[AIM OF THE EXERCISE]
Go through the records and tally the lines that include the word "unsafe". The answer is that total alone.

****************************************

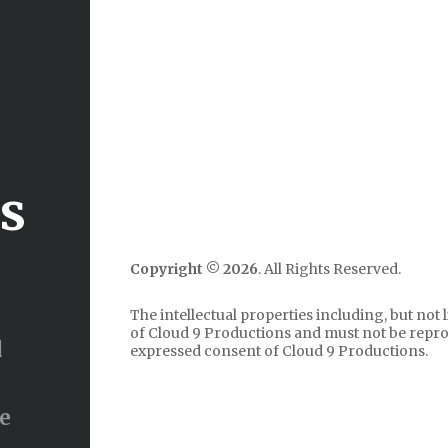
ns
Copyright ©
2026
. All Rights Reserved.
The intellectual properties including, but not 
of Cloud 9 Productions and must not be repr
d
expressed consent of Cloud 9 Productions.
ve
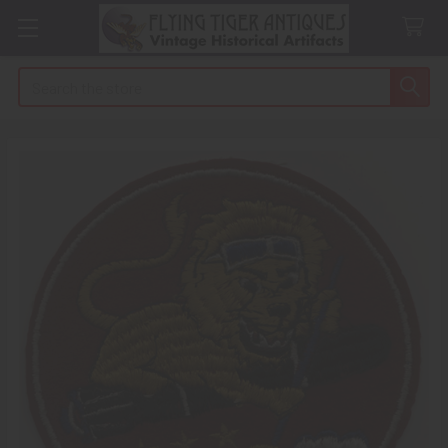
Search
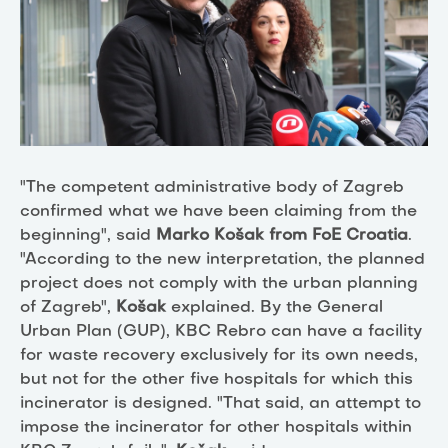
"The
competent
administrative body of
Zagreb
confirmed
w
hat we have been claiming from the
beginning
", said
Marko Košak from
FoE Croatia
.
"According to the new interpretation, the planned
project does not comply with the
urban planning
of Zagreb
",
Košak
explained. By the General
Urban Plan (GUP), KBC Rebro can have a facility
for waste recovery exclusively for its own needs,
but not for the other five hospitals for which this
incinerator is designed. "That said, an attempt to
impose the incinerator for other hospitals within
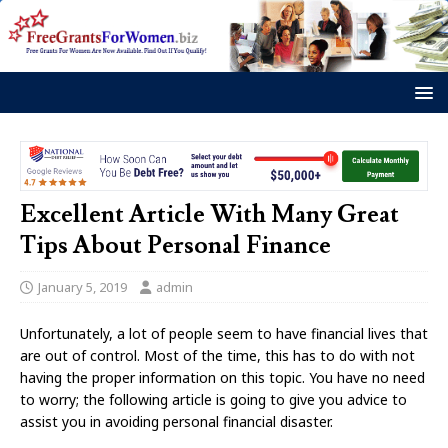
Excellent Article With Many Great
Tips About Personal Finance
January 5, 2019
admin
Unfortunately, a lot of people seem to have financial lives that
are out of control. Most of the time, this has to do with not
having the proper information on this topic. You have no need
to worry; the following article is going to give you advice to
assist you in avoiding personal financial disaster.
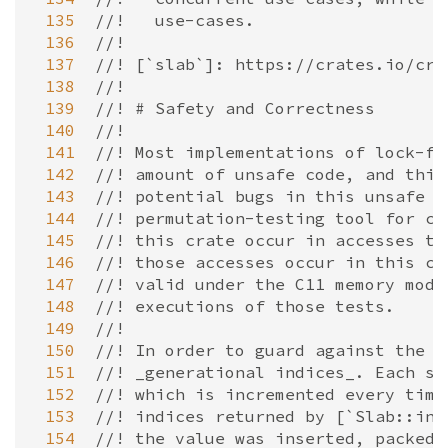
 135
//!   use-cases.
 136
//!
 137
//! [`slab`]: https://crates.io/cra
 138
//!
 139
//! # Safety and Correctness
 140
//!
 141
//! Most implementations of lock-fr
 142
//! amount of unsafe code, and this
 143
//! potential bugs in this unsafe c
 144
//! permutation-testing tool for co
 145
//! this crate occur in accesses to
 146
//! those accesses occur in this cr
 147
//! valid under the C11 memory mode
 148
//! executions of those tests.
 149
//!
 150
//! In order to guard against the [
 151
//! _generational indices_. Each sl
 152
//! which is incremented every time
 153
//! indices returned by [`Slab::ins
 154
//! the value was inserted, packed 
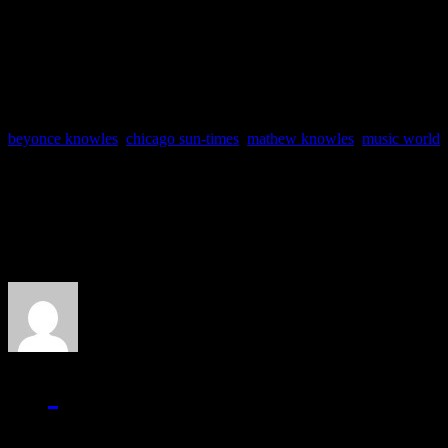
continued to watch over Beyoncé 
Destiny’s Child members after thei
beyonce knowles
,
chicago sun-times
,
mathew knowles
,
music world
,
About the Author
J Matthew Cobb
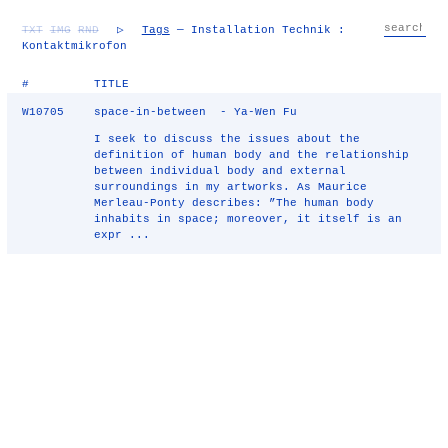
TXT
IMG
RND
▷
Tags
— Installation Technik :
Kontaktmikrofon
#
TITLE
W10705
space-in-between - Ya-Wen Fu
I seek to discuss the issues about the
definition of human body and the relationship
between individual body and external
surroundings in my artworks. As Maurice
Merleau-Ponty describes: ”The human body
inhabits in space; moreover, it itself is an
expr ...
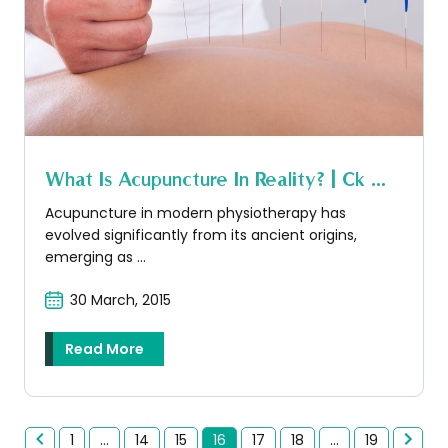
What Is Acupuncture In Reality? | Ck ...
Acupuncture in modern physiotherapy has
evolved significantly from its ancient origins,
emerging as ...
30 March, 2015
Read More
1
...
14
15
16
17
18
...
19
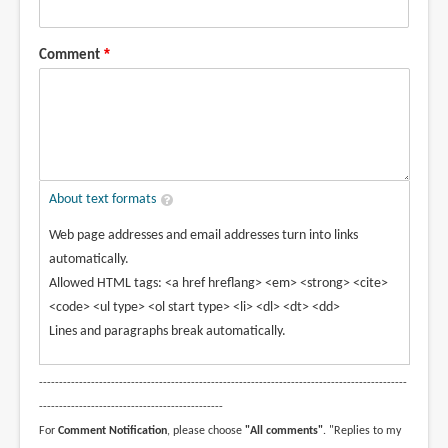
Comment
About text formats
Web page addresses and email addresses turn into links
automatically.
Allowed HTML tags: <a href hreflang> <em> <strong> <cite>
<code> <ul type> <ol start type> <li> <dl> <dt> <dd>
Lines and paragraphs break automatically.
--------------------------------------------------------------------------------------------
----------------------------------------------
For
Comment Notification
, please choose
"All comments"
. "Replies to my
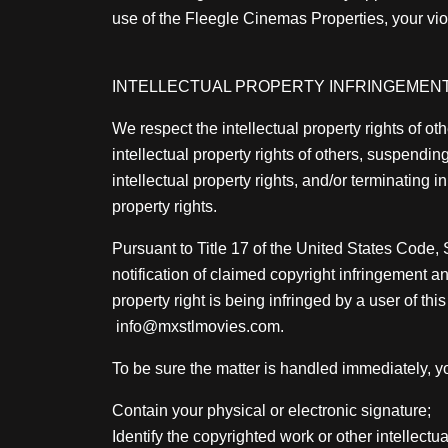
use of the Fleegle Cinemas Properties, your viola
INTELLECTUAL PROPERTY INFRINGEMENT
We respect the intellectual property rights of 
intellectual property rights of others, suspendi
intellectual property rights, and/or terminating
property rights.
Pursuant to Title 17 of the United States Code
notification of claimed copyright infringement a
property right is being infringed by a user of thi
info@mxstlmovies.com.
To be sure the matter is handled immediately, yo
Contain your physical or electronic signature;
Identify the copyrighted work or other intellectu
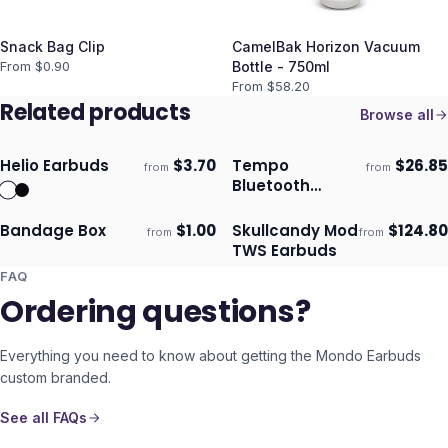
Snack Bag Clip
CamelBak Horizon Vacuum
From $
0.90
Bottle - 750ml
From $
58.20
Related products
Browse all
Helio Earbuds
$
3.70
Tempo
$
26.85
from
from
Ships 3–4 days
Ships 3–4 days
Bluetooth
Earbuds
Bandage Box
$
1.00
Skullcandy Mod
$
124.80
from
from
Ships 3–4 days
Ships 3–4 days
TWS Earbuds
FAQ
Ordering questions?
Everything you need to know about getting the
Mondo Earbuds
custom branded.
See all FAQs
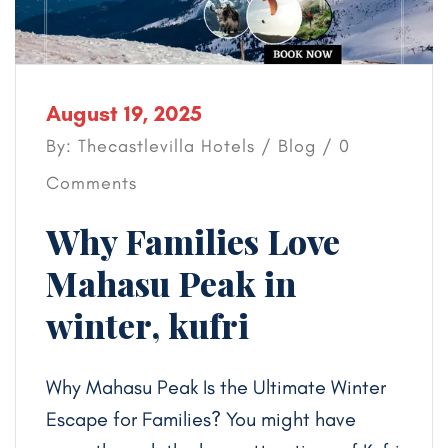
August 19, 2025
By: Thecastlevilla Hotels /
Blog
/ 0
Comments
Why Families Love
Mahasu Peak in
winter, kufri
Why Mahasu Peak Is the Ultimate Winter
Escape for Families? You might have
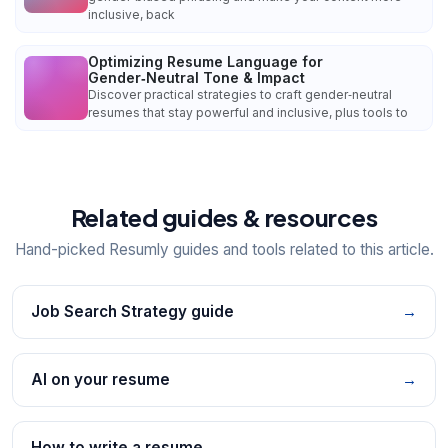
inclusive, back
Optimizing Resume Language for
Gender‑Neutral Tone & Impact
Discover practical strategies to craft gender‑neutral
resumes that stay powerful and inclusive, plus tools to
Related guides & resources
Hand-picked Resumly guides and tools related to this article.
Job Search Strategy guide
→
AI on your resume
→
How to write a resume
→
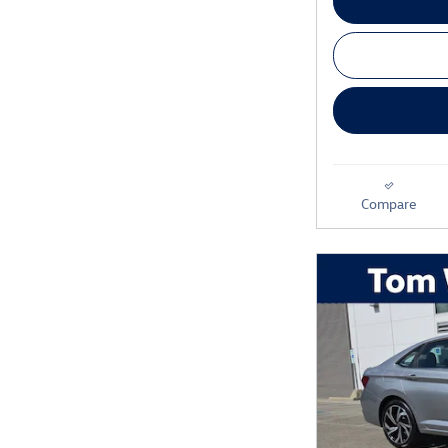
Compare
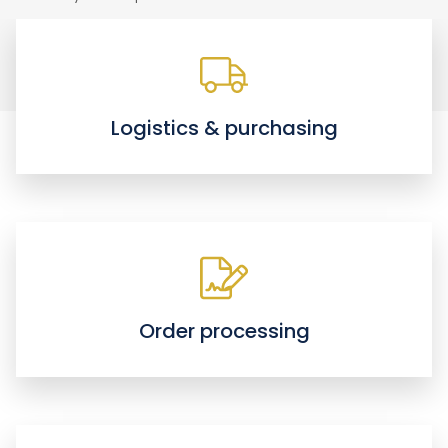
Logistics & purchasing
Order processing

****************************************

[PROBLEM SOLUTION]
2